The trade-off between applicability domain size and prediction accuracy is a well-known phenomenon in QSAR. We have developed a modelling approach where multiple models with different applicability domain sizes and with different prediction accuracy are selected instead of a single best model. This approach is implemented in DanishQSAR, a new software for binary classification QSAR modelling, integrating descriptor calculation, descriptor selection, model development, validation and application. The various methods and options available in the software are automatically tested and efficiently combined during model development using a version of cross-validation-based grid search and post-hoc ensemble modelling. The resulting large and diverse pool of model candidates is then analysed to generate three hierarchies of models, optimized for sensitivity, specificity or balanced accuracy, respectively, for minimum to maximum coverage levels. When predicting a query compound, the system provides predictions from all models in the three hierarchies, at all coverage levels with user-defined steps, together with the individual model predictivity performances, producing a prediction profile rather than one prediction from a single model. Twenty data sets from the Danish (Q)SAR Database (https://qsar.food.dtu.dk) are used to demonstrate the performance. The developed binary classification models are highly accurate by cross- and external validation.

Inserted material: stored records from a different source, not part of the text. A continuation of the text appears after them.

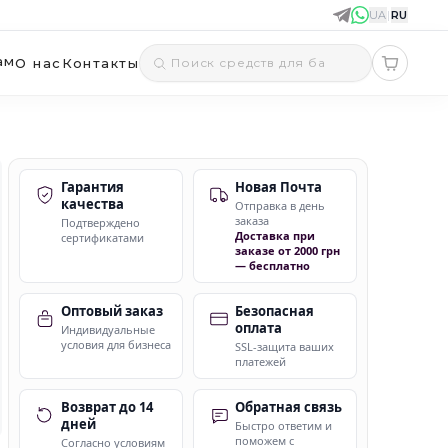
UA
|
RU
ам
О нас
Контакты
Гарантия
Новая Почта
качества
Отправка в день
заказа
Подтверждено
Доставка при
сертификатами
заказе от 2000 грн
— бесплатно
Оптовый заказ
Безопасная
оплата
Индивидуальные
условия для бизнеса
SSL-защита ваших
платежей
Возврат до 14
Обратная связь
дней
Быстро ответим и
поможем с
Согласно условиям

高性能,大化学覆盖或两者兼有:DanishQSAR和专为灵敏度,特异性或平衡精度优化的事后集成模型的层次结构。
适用域大小和预测精度之间的权衡是QSAR中一个众所周知的现象。我们开发了一种建模方法,该方法选择具有不同适用领域大小和不同预测精度的多个模型,而不是单一的最佳模型。该方法在二元分类QSAR建模软件DanishQSAR中实现,集描述子计算、描述子选择、模型开发、验证和应用于一体。软件中可用的各种方法和选项在模型开发过程中使用基于交叉验证的网格搜索和事后集成建模版本自动测试和有效组合。然后分析由此产生的大量不同的模型候选池,以生成三个模型层次,分别针对最小到最大覆盖级别对灵敏度、特异性或平衡精度进行优化。在预测查询组合时,系统提供来自三个层次结构中所有模型的预测,在所有覆盖级别上使用用户定义的步骤,以及单个模型预测性能,从而生成预测概要文件,而不是来自单个模型的一个预测。使用来自丹麦(Q)SAR数据库(https://qsar.food.dtu.dk)的20个数据集来演示性能。经交叉和外部验证,所建立的二元分类模型具有较高的准确率。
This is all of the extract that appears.